++++ Records for processing ++++
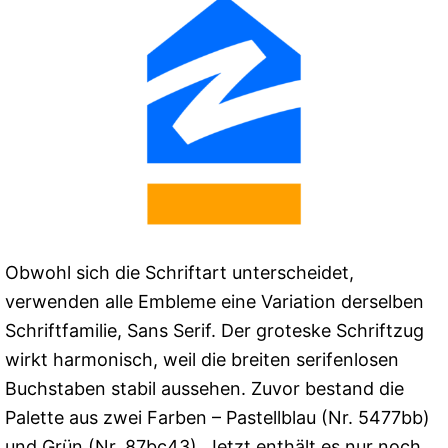
Obwohl sich die Schriftart unterscheidet,
verwenden alle Embleme eine Variation derselben
Schriftfamilie, Sans Serif. Der groteske Schriftzug
wirkt harmonisch, weil die breiten serifenlosen
Buchstaben stabil aussehen. Zuvor bestand die
Palette aus zwei Farben – Pastellblau (Nr. 5477bb)
und Grün (Nr. 87bc43). Jetzt enthält es nur noch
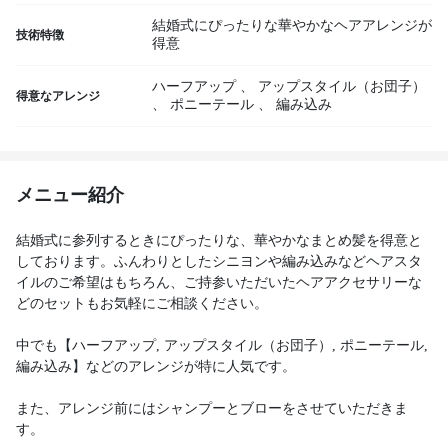
結婚式にぴったりな華やかなヘアアレンジが
技術特徴
得意
ハーフアップ
、
アップスタイル（お団子）
得意なアレンジ
、
ポニーテール
、
編み込み
メニュー紹介
結婚式に参列するときにぴったりな、華やかなまとめ髪を得意と
しております。ふんわりとしたシニヨンや編み込みなどヘアスタ
イルのご希望はもちろん、ご持参いただいたヘアアクセサリーな
どのセットもお気軽にご相談ください。
中でも【ハーフアップ, アップスタイル（お団子）, ポニーテール,
編み込み】などのアレンジが特に人気です。
また、アレンジ前にはシャンプーとブローをさせていただきま
す。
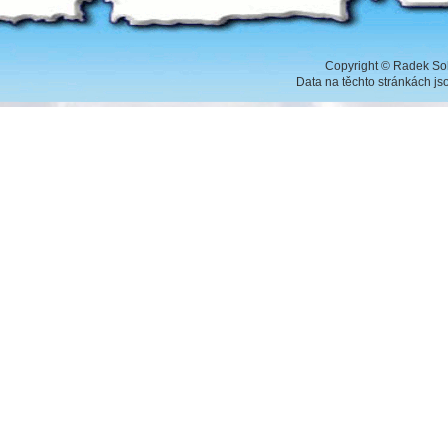
Copyright
©
Radek Sob
Data na těchto stránkách j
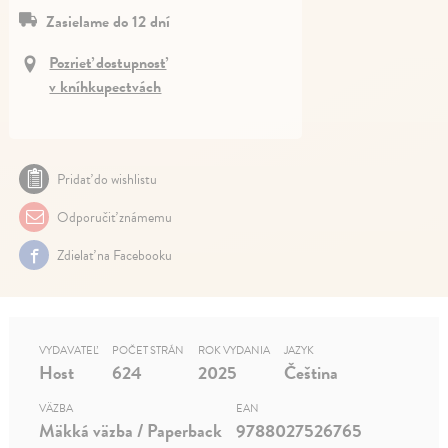
Zasielame do 12 dní
Pozrieť dostupnosť
v kníhkupectvách
Pridať do wishlistu
Odporučiť známemu
Zdielať na Facebooku
VYDAVATEĽ
POČET STRÁN
ROK VYDANIA
JAZYK
Host
624
2025
Čeština
VÄZBA
EAN
Mäkká väzba / Paperback
9788027526765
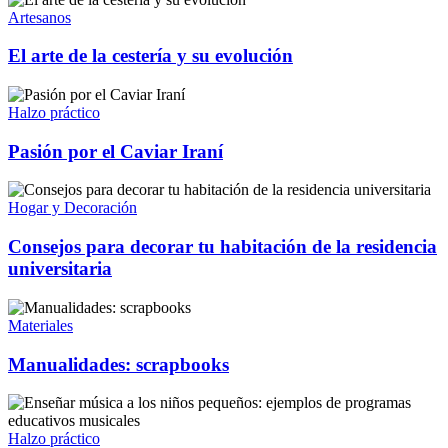
Artesanos
El arte de la cestería y su evolución
Halzo práctico
Pasión por el Caviar Iraní
Hogar y Decoración
Consejos para decorar tu habitación de la residencia
universitaria
Materiales
Manualidades: scrapbooks
Halzo práctico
++++
Each line of the data that includes "アップスタイル" should be copied.

アップスタイル（お団子）
中でも【ハーフアップ, アップスタイル（お団子）, ポニーテール,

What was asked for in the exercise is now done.